[Your instructions]: Please report each line of the data below that contains "schedule".

[Page segmentation data]
________________

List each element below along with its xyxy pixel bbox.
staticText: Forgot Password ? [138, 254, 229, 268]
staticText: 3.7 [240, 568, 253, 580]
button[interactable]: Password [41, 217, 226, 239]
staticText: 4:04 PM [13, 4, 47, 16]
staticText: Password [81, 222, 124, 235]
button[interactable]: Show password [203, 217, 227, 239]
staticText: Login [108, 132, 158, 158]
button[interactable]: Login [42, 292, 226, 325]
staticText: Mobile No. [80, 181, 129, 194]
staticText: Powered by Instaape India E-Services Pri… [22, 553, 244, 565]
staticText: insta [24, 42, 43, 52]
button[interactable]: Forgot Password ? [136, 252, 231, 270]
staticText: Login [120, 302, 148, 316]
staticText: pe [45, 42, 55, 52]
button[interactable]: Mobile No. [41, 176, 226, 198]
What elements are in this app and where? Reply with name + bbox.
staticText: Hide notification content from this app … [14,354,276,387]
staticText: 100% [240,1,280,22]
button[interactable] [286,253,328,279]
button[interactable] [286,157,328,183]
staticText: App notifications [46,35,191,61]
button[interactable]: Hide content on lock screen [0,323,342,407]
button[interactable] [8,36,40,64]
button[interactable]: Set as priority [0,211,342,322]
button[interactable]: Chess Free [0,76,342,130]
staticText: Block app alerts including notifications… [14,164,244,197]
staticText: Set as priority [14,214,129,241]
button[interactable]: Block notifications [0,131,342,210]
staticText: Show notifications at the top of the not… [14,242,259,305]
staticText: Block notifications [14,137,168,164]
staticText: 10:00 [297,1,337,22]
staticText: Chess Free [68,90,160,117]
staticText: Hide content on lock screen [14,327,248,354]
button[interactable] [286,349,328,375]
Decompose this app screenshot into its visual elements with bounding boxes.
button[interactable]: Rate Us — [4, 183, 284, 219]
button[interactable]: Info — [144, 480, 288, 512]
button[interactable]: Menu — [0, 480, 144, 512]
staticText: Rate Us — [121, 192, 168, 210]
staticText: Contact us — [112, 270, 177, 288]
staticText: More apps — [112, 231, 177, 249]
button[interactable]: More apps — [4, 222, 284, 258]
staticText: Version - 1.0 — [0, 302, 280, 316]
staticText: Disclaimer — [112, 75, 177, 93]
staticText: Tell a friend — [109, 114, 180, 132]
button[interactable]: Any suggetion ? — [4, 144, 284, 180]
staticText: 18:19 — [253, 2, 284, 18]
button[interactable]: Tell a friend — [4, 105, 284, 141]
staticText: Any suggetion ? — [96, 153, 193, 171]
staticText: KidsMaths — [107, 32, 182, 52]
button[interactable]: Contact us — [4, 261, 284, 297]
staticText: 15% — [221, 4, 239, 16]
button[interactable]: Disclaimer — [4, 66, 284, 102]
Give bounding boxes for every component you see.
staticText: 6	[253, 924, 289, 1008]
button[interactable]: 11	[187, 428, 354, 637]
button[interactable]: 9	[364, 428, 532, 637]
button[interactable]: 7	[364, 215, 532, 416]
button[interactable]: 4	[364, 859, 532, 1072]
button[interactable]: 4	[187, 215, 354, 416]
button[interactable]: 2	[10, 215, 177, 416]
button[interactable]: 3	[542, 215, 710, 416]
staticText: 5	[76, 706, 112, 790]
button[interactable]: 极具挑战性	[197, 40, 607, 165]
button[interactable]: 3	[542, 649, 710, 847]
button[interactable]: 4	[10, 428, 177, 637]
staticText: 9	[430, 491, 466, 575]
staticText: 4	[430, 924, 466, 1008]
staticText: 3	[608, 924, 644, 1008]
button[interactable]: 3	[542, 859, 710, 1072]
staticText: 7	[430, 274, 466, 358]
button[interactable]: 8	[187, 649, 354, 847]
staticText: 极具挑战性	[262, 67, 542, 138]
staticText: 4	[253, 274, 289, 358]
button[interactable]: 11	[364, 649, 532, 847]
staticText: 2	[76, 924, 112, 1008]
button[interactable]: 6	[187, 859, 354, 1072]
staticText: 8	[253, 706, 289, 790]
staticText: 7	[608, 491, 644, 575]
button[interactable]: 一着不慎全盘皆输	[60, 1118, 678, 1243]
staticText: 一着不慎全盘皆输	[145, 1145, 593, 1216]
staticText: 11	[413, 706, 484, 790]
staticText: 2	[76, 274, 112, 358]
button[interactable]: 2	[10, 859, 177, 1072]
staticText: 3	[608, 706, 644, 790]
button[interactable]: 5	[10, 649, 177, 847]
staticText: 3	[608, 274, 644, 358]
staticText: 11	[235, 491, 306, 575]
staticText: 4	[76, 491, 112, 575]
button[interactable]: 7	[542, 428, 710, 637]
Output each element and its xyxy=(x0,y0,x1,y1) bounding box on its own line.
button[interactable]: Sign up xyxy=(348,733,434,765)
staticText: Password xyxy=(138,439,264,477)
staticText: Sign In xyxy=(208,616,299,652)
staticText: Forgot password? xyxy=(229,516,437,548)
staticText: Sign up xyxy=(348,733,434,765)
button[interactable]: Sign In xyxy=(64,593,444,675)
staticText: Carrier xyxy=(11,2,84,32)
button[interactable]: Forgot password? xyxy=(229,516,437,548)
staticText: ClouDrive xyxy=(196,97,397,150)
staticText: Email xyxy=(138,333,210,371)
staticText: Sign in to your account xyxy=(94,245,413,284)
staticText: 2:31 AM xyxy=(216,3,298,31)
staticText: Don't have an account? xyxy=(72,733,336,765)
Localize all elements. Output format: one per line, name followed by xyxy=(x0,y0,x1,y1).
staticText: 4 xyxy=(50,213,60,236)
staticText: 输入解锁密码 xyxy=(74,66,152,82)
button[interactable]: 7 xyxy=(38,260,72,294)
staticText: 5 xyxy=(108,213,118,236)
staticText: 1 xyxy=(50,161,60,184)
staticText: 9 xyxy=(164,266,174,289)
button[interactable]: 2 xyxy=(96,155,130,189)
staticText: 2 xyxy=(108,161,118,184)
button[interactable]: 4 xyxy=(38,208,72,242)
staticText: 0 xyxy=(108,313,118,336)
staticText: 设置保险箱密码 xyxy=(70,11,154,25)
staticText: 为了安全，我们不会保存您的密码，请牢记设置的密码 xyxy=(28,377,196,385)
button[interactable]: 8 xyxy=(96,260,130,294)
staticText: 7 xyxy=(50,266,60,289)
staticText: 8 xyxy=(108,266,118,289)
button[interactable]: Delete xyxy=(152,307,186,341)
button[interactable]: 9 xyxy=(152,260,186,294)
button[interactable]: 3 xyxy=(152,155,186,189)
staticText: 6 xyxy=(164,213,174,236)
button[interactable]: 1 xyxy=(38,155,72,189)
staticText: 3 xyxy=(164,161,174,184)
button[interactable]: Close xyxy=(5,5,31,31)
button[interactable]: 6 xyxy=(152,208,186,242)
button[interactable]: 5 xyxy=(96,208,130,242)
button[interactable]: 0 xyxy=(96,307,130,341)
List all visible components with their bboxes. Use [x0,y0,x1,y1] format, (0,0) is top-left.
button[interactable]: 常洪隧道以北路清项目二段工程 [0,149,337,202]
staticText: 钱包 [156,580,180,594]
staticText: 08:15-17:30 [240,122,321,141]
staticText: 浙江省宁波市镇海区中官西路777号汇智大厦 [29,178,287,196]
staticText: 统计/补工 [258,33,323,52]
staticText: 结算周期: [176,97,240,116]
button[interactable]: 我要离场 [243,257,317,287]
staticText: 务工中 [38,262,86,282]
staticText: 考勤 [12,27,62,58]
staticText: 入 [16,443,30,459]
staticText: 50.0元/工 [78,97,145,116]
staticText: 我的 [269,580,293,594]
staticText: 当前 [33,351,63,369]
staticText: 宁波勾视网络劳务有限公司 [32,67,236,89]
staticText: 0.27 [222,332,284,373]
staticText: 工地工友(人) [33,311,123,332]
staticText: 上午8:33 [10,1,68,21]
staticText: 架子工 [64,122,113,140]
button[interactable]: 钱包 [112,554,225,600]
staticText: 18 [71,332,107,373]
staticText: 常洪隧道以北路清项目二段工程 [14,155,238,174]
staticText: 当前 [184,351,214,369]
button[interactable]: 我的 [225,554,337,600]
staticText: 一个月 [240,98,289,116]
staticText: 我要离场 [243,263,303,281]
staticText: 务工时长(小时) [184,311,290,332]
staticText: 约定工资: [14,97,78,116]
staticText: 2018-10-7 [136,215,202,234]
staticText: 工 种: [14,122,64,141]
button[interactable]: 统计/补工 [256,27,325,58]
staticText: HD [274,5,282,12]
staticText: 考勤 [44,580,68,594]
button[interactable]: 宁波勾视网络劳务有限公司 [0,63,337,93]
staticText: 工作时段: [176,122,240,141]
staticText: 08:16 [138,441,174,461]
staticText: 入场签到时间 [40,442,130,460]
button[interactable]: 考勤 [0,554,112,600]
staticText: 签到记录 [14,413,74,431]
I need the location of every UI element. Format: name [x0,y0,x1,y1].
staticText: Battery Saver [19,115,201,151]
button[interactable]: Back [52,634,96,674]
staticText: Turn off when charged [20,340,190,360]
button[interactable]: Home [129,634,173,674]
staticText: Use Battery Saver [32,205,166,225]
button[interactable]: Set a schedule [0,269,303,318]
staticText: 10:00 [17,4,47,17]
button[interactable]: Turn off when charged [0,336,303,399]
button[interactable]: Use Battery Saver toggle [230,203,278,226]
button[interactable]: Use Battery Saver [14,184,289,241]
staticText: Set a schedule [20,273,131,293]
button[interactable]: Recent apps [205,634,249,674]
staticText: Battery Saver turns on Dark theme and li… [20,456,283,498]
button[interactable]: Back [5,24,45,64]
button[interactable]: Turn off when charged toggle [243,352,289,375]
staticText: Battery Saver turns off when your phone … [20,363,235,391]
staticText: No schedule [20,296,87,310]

________________

[Reply to the exercise]:
button[interactable]: Set a schedule [0,269,303,318]
staticText: Set a schedule [20,273,131,293]
staticText: No schedule [20,296,87,310]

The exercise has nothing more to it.